The idea is to maintain four sections in the array from left to right. Four sections means we need three indices to carve up the array - call them $i$, $j$ and $k$. The sections are:

1. Stuff less than the pivot i.e. indices $< i$
2. Stuff equal to the pivot i.e. indices $>= i$ and $< j$
3. Unclassified stuff i.e. indices $>= j$ and $< k$
4. Stuff greater than the pivot i.e. indices $>= k$

The key point is that these invariants are maintained throughout the algorithm. And if that’s true, then we know what our indices should be initially.

• $i = 0$ - initially, nothing is less than the pivot - we haven’t seen anything.
• $j = 0$ because everything is unclassified.
• $k = len(array)$ - again, nothing is greater than the pivot because we haven’t seen anything.

With this knowledge and the assurance that our algorithm gets only one pass to run, we can figure out how to write the algorithm:

def dnf(array, pivot):
  i, j, k = 0, 0, len(array)
  while j < k:
    if array[j] < pivot:
      array[i], array[j] = array[j], array[i]
      i += 1
      j += 1
    elif array[j] == pivot:
      j += 1
    else:
      k -= 1
      array[j], array[k] = array[k], array[j]

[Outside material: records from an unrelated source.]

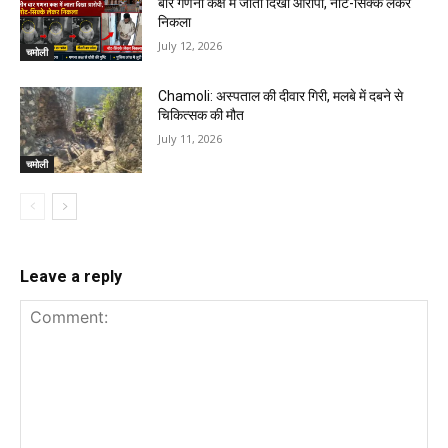
बार गणना कक्ष में जाता दिखा आरोपी, नोट-सिक्के लेकर
निकला
July 12, 2026
चमोली
Chamoli: अस्पताल की दीवार गिरी, मलबे में दबने से
चिकित्सक की मौत
July 11, 2026
चमोली
Leave a reply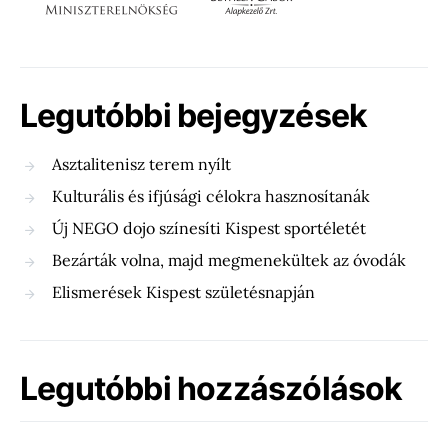
Legutóbbi bejegyzések
Asztalitenisz terem nyílt
Kulturális és ifjúsági célokra hasznosítanák
Új NEGO dojo színesíti Kispest sportéletét
Bezárták volna, majd megmenekültek az óvodák
Elismerések Kispest születésnapján
Legutóbbi hozzászólások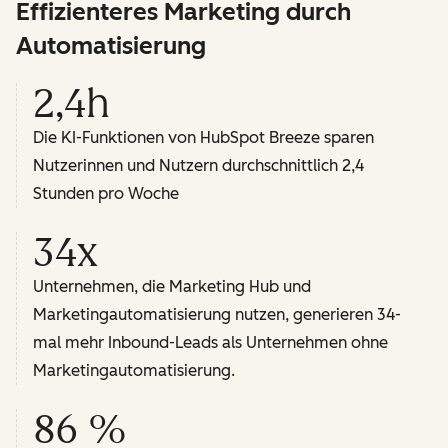
Effizienteres Marketing durch
Automatisierung
2,4h
Die KI-Funktionen von HubSpot Breeze sparen
Nutzerinnen und Nutzern durchschnittlich 2,4
Stunden pro Woche
34x
Unternehmen, die Marketing Hub und
Marketingautomatisierung nutzen, generieren 34-
mal mehr Inbound-Leads als Unternehmen ohne
Marketingautomatisierung.
86 %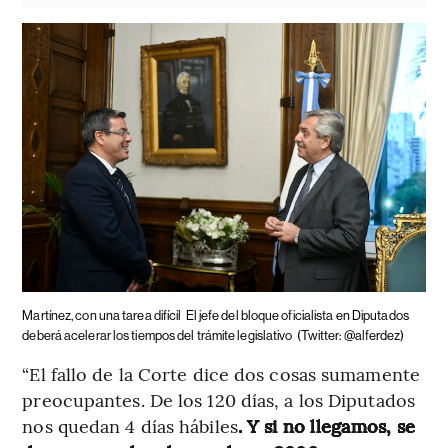
Martínez, con una tarea difícil
El jefe del bloque oficialista en Diputados
deberá acelerar los tiempos del trámite legislativo
(Twitter: @alferdez)
“El fallo de la Corte dice dos cosas sumamente
preocupantes. De los 120 días, a los Diputados
nos quedan 4 días hábiles
. Y si no llegamos, se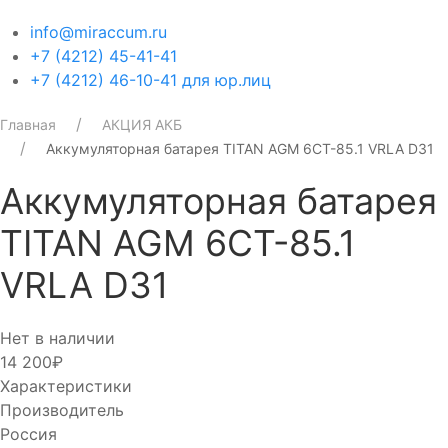
info@miraccum.ru
+7 (4212) 45-41-41
+7 (4212) 46-10-41 для юр.лиц
Главная
АКЦИЯ АКБ
Аккумуляторная батарея TITAN AGM 6СТ-85.1 VRLA D31
Аккумуляторная батарея
TITAN AGM 6СТ-85.1
VRLA D31
Нет в наличии
14 200₽
Характеристики
Производитель
Россия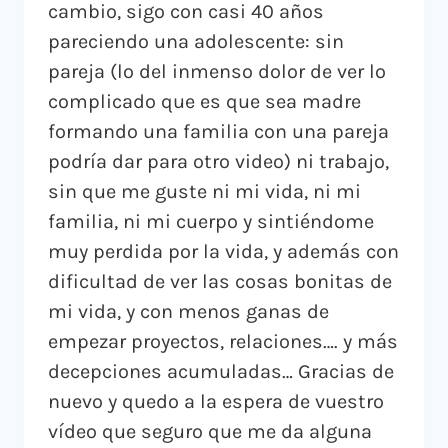
cambio, sigo con casi 40 años
pareciendo una adolescente: sin
pareja (lo del inmenso dolor de ver lo
complicado que es que sea madre
formando una familia con una pareja
podría dar para otro video) ni trabajo,
sin que me guste ni mi vida, ni mi
familia, ni mi cuerpo y sintiéndome
muy perdida por la vida, y además con
dificultad de ver las cosas bonitas de
mi vida, y con menos ganas de
empezar proyectos, relaciones…. y más
decepciones acumuladas… Gracias de
nuevo y quedo a la espera de vuestro
vídeo que seguro que me da alguna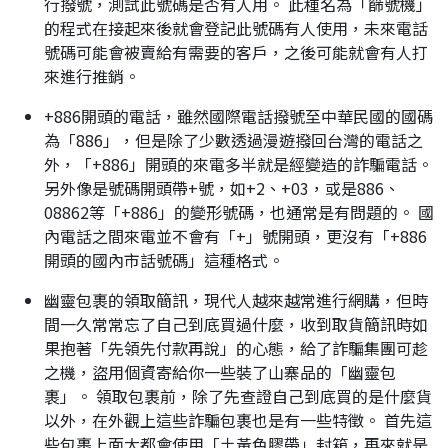
行撥號，測試此號碼是否有人用。 此種名為「篩號機」
的程式在接起來後就會登記此號碼有人使用，未來電話
號碼可能會被賣給有需要的客戶，之後可能就會有人打
來進行推銷。
+886開頭的電話，雖然國際電話撥號至中華民國的國碼
為「886」，但是除了少數透過漫遊撥回台灣的電話之
外，「+886」開頭的來電多半就是經變造的詐騙電話。
另外像是號碼開頭帶+號，如+2、+03，或是886、
08862等「+886」的變形號碼，也通常是有問題的。 國
內電話之間來電並不會有「+」號開頭，更沒有「+886
開頭的國內市話號碼」這種格式。
幽靈包裹的領取簡訊，現代人越來越常進行網購，但時
間一久常常忘了自己到底買過什麼，收到取貨簡訊時如
果抱著「先領先付款再說」的心態，給了詐騙集團可趁
之機，盜用個資寄給你一些裝了山寨品的「幽靈包
裹」。 領取包裹前，除了先查證自己到底買的是什麼貨
以外，在外觀上這些詐騙包裹也是有一些特徵。 首先這
些包裹上面大都會使用「土黃色膠帶」封箱，再來就是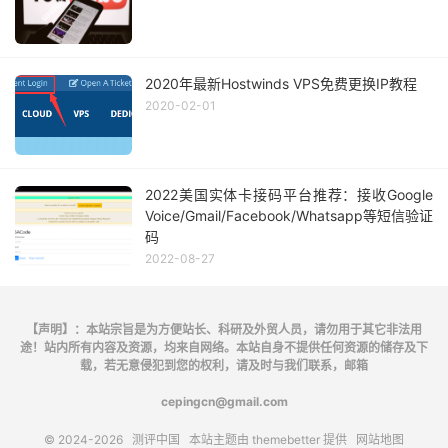
2020年最新Hostwinds VPS免费更换IP教程
2020-02-01
2022美国实体卡接码平台推荐：接收Google
Voice/Gmail/Facebook/Whatsapp等短信验证
码
2022-08-27
【声明】：本站宗旨是为方便站长、科研及外贸人员，请勿用于其它非法用
途！站内所有内容及资源，均来自网络。本站自身不提供任何资源的储存及下
载，若无意侵犯到您的权利，请及时与我们联系，邮箱
cepingcn@gmail.com
© 2024-2026
测评中国
本站主题由
themebetter
提供
网站地图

Let’s analyse these cases.

If we see a greater-than-pivot element at index $j$, we decrement $k$ and swap the two elements. Note that the element that was formerly located at the decremented value of $k$ was unclassified. So index $j$ now stores an unclassified element. And so we don’t increment $j$. $i$ doesn’t need to change.

If we see a smaller-than-pivot element at index $j$, we can swap it with the one at index $i$. We then increment $i$ to maintain the invariant in item 1 above. Also, the element formerly located at $i$ was equal to the pivot TODO

If we see an equal-to-pivot element at index $j$, we increment $j$ to maintain the invariant in item 2. $i$ and $k$ don’t need to change.